His policy for production Corvettes was to make them close to racecars, a belief that ran against the grain of more conservative factions at G.M. He developed several bold engineering concept cars, including the CERV I and CERV II (the name was an abbreviation of Chevrolet Engineering Research Vehicles) that influenced the engineering direction of future Corvettes.

Arkus-Duntov also helped develop one of the American auto industry's first fuel injection systems. Its debut as an option on the 1957 Chevys gave G.M. bragging rights to an engine that produced one horsepower for every cubic inch of displacement.

The Moscow exhibition contained many photos and models of Arkus-Duntov's most famous production Corvette, the 1963 split-window Sting Ray. The Sting Ray represented a leap in performance from previous Corvettes, with its independent rear suspension and sophisticated chassis.

The third-generation Corvette, introduced in 1968, would represent Arkus-Duntov's last chance to build his midengine road car. But G.M.'s design chief, Bill Mitchell, held sway in his preference for a long-hood, short-deck look. In addition, the Corvette was becoming so successful that Chevrolet was reluctant to change the formula.

Arkus-Duntov would continue the development of midengine concept cars, leading up to the memorable 400-horsepower rotary-engine Aerovette, but he retired in 1975 without bringing a midengine Corvette to production.

Still, in his 22-year career at G.M., he succeeded in something far greater  the immortalization of what might have been just another one-off concept car on the turntable at the G.M. Motorama.

His retirement years brought consulting assignments, including work on the stainless steel DeLorean. But he persisted in submitting midengine Corvette designs to Chevrolet management well past his retirement.
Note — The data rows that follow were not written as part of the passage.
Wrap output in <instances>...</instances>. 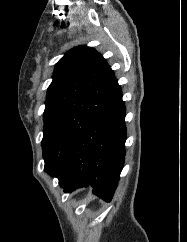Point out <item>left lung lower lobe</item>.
<instances>
[{"label": "left lung lower lobe", "mask_w": 187, "mask_h": 242, "mask_svg": "<svg viewBox=\"0 0 187 242\" xmlns=\"http://www.w3.org/2000/svg\"><path fill=\"white\" fill-rule=\"evenodd\" d=\"M125 113L121 99L79 138L50 173L59 179L65 192L90 185L97 196L105 201L112 199L124 164Z\"/></svg>", "instance_id": "0a47b994"}]
</instances>
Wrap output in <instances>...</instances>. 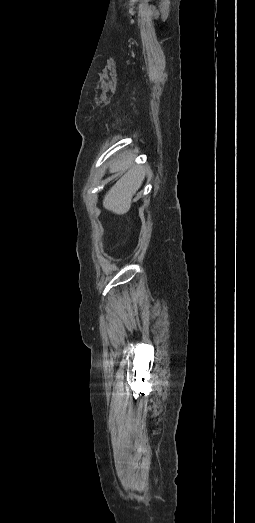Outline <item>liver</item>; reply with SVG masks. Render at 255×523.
<instances>
[{
	"instance_id": "obj_1",
	"label": "liver",
	"mask_w": 255,
	"mask_h": 523,
	"mask_svg": "<svg viewBox=\"0 0 255 523\" xmlns=\"http://www.w3.org/2000/svg\"><path fill=\"white\" fill-rule=\"evenodd\" d=\"M131 164L132 160L128 158V160L114 162V164L110 166L109 172H111V174H114V172L124 174V176L110 188L103 200L104 208L109 210V212H113V214H117V216H123V214L129 212L132 198L137 190L141 188L145 178L146 168H143V166H133V168H131Z\"/></svg>"
}]
</instances>
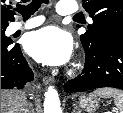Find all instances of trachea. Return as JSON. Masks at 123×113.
Segmentation results:
<instances>
[{"instance_id":"obj_1","label":"trachea","mask_w":123,"mask_h":113,"mask_svg":"<svg viewBox=\"0 0 123 113\" xmlns=\"http://www.w3.org/2000/svg\"><path fill=\"white\" fill-rule=\"evenodd\" d=\"M48 0H32V2L28 5H19L15 8V11L19 12L23 18L27 19L31 15H33L42 4H48Z\"/></svg>"}]
</instances>
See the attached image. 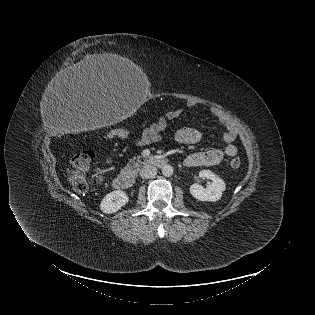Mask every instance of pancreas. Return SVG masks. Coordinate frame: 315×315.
I'll use <instances>...</instances> for the list:
<instances>
[{
	"instance_id": "obj_1",
	"label": "pancreas",
	"mask_w": 315,
	"mask_h": 315,
	"mask_svg": "<svg viewBox=\"0 0 315 315\" xmlns=\"http://www.w3.org/2000/svg\"><path fill=\"white\" fill-rule=\"evenodd\" d=\"M127 167H128V168H138V164H137V163L128 164Z\"/></svg>"
}]
</instances>
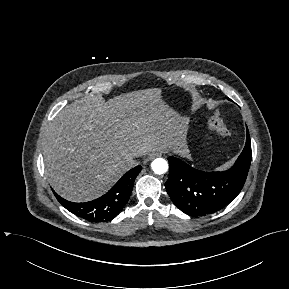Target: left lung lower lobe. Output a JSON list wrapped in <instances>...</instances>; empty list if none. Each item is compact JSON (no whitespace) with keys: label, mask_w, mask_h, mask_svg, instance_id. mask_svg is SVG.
<instances>
[{"label":"left lung lower lobe","mask_w":289,"mask_h":289,"mask_svg":"<svg viewBox=\"0 0 289 289\" xmlns=\"http://www.w3.org/2000/svg\"><path fill=\"white\" fill-rule=\"evenodd\" d=\"M252 158L247 129L245 147L232 168L223 172H203L170 156L165 188L174 204L190 216H205L230 203L241 191Z\"/></svg>","instance_id":"left-lung-lower-lobe-1"}]
</instances>
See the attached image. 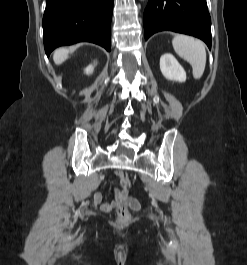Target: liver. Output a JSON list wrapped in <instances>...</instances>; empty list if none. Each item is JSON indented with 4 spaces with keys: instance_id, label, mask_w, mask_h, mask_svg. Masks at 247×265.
<instances>
[{
    "instance_id": "6515ba94",
    "label": "liver",
    "mask_w": 247,
    "mask_h": 265,
    "mask_svg": "<svg viewBox=\"0 0 247 265\" xmlns=\"http://www.w3.org/2000/svg\"><path fill=\"white\" fill-rule=\"evenodd\" d=\"M68 49L65 48H59L54 52V62L55 64L59 65L61 63H63L67 58H68Z\"/></svg>"
}]
</instances>
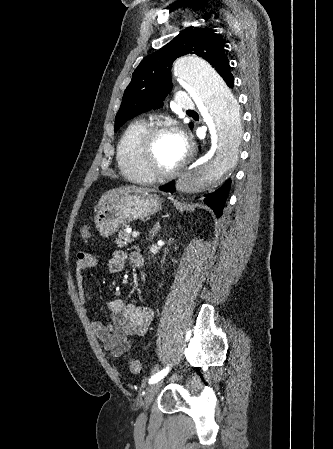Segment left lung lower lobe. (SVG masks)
<instances>
[{"label":"left lung lower lobe","instance_id":"obj_1","mask_svg":"<svg viewBox=\"0 0 333 449\" xmlns=\"http://www.w3.org/2000/svg\"><path fill=\"white\" fill-rule=\"evenodd\" d=\"M222 78L225 80L226 84L229 87L234 86V78L231 72H227ZM230 185L231 180L229 179L214 192L204 195V202L214 210L217 217H220L222 214L225 200L227 198V194L230 189ZM159 189L165 192H174L175 182L173 181L169 184L163 185L159 187Z\"/></svg>","mask_w":333,"mask_h":449}]
</instances>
Arkus-Duntov died in April 1996 at 86; Elfi, his wife, died in 2008.

Had Arkus-Duntov been able to command more influence at G.M., the Corvette might have been a far more technologically advanced automobile perhaps a midengine, all-wheel-drive machine with a lighter, more sophisticated chassis. But whether it would have sold in the numbers that the Corvette has today  approaching two million units  is another question.
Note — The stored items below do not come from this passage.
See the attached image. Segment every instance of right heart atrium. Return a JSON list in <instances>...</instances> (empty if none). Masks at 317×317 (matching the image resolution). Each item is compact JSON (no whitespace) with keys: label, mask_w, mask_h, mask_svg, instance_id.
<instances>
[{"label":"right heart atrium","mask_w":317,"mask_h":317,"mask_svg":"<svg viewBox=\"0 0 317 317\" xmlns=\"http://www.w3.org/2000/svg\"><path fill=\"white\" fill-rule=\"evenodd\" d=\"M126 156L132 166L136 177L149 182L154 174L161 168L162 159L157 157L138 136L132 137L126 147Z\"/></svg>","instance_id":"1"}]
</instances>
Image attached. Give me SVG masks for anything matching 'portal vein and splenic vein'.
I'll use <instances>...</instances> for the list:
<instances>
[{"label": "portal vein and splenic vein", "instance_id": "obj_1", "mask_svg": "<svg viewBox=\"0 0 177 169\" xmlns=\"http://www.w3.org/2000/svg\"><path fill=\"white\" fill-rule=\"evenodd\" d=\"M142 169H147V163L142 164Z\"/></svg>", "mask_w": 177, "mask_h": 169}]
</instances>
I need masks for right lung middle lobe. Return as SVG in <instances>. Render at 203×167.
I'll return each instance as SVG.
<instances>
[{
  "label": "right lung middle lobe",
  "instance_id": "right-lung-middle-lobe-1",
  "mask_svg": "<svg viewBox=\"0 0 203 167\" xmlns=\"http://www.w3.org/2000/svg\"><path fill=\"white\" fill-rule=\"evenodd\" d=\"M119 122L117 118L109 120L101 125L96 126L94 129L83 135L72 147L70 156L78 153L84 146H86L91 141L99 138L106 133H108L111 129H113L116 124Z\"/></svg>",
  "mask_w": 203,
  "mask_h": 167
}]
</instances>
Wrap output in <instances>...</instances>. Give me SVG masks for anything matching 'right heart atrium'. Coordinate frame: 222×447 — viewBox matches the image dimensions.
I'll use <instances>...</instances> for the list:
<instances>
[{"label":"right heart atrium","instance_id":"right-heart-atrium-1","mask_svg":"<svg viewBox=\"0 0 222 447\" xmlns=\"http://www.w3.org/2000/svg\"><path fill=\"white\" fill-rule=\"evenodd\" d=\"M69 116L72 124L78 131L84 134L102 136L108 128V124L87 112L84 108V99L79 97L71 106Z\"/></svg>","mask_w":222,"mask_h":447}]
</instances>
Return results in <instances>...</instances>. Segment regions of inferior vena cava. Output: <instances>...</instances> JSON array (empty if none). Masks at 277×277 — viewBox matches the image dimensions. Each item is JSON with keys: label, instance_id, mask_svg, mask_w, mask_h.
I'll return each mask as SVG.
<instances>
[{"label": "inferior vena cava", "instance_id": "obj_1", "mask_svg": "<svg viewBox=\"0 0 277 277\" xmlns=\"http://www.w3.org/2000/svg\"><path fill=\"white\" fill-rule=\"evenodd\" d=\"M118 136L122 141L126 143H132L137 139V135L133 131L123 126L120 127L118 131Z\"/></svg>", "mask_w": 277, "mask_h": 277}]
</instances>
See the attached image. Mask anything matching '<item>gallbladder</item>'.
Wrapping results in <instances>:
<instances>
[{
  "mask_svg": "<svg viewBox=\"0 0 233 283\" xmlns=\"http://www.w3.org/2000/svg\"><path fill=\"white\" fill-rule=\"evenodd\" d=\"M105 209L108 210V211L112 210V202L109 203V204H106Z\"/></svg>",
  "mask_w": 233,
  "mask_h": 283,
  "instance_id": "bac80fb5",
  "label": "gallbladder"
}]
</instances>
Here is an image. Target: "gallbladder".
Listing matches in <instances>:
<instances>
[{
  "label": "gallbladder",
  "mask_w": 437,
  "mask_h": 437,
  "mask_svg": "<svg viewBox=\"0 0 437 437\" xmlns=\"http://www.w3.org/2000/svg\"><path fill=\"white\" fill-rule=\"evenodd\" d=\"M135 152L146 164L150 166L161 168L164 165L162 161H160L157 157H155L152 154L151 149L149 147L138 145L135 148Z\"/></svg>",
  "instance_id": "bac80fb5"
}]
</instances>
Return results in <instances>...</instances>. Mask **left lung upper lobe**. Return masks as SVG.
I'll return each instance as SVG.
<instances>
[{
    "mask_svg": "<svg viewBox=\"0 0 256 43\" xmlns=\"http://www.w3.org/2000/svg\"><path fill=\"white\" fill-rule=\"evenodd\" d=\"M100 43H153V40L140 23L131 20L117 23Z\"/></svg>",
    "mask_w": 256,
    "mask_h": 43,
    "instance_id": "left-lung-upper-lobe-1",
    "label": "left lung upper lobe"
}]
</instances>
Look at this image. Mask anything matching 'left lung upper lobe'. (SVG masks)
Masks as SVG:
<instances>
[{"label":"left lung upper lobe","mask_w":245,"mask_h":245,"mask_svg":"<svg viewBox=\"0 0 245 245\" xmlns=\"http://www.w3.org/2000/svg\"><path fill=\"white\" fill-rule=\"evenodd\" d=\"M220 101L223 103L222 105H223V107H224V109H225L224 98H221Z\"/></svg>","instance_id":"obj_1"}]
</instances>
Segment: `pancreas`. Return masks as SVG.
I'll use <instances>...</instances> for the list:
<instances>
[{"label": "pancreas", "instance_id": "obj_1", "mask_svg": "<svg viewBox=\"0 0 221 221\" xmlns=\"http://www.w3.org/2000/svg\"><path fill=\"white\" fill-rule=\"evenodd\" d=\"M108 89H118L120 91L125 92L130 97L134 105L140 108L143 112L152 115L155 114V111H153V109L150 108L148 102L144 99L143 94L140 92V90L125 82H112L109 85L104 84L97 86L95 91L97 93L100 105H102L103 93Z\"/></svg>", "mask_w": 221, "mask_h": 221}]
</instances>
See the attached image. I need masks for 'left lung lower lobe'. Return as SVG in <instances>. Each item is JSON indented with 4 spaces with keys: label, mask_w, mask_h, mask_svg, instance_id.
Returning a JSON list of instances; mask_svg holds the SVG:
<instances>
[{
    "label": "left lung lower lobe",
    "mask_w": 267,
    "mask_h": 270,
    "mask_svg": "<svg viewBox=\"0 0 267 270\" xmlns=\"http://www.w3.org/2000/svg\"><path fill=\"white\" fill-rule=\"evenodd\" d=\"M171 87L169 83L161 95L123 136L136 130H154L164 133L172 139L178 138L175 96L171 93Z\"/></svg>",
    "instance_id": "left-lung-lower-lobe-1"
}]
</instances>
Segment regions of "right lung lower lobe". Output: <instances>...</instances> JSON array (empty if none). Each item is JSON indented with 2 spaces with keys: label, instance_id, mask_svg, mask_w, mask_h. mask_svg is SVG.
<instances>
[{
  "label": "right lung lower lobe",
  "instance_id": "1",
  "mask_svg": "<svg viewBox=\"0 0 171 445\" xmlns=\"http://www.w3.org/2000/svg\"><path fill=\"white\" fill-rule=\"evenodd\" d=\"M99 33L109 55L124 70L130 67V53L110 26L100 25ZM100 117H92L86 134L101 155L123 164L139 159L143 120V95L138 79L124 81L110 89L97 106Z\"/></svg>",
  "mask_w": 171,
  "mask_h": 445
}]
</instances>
It is worth noting that while Arkus-Duntov is being honored in Moscow, Russians are saying goodbye to Lada, the last of their indigenous automakers. But as thousands of Russians take in Arkus-Duntov's tribute, they can take a certain pride in the fact that they too have a genuine automotive hero, even if his accomplishments were for an American carmaker.

Jerry Burton, the author of "Zora Arkus-Duntov, the Legend Behind Corvette" (Bentley Publishers, 2002) and "Corvette, America's Sports Car"(Rizzoli USA, 2010), is a creative director at the Campbell Ewald advertising agency in Detroit.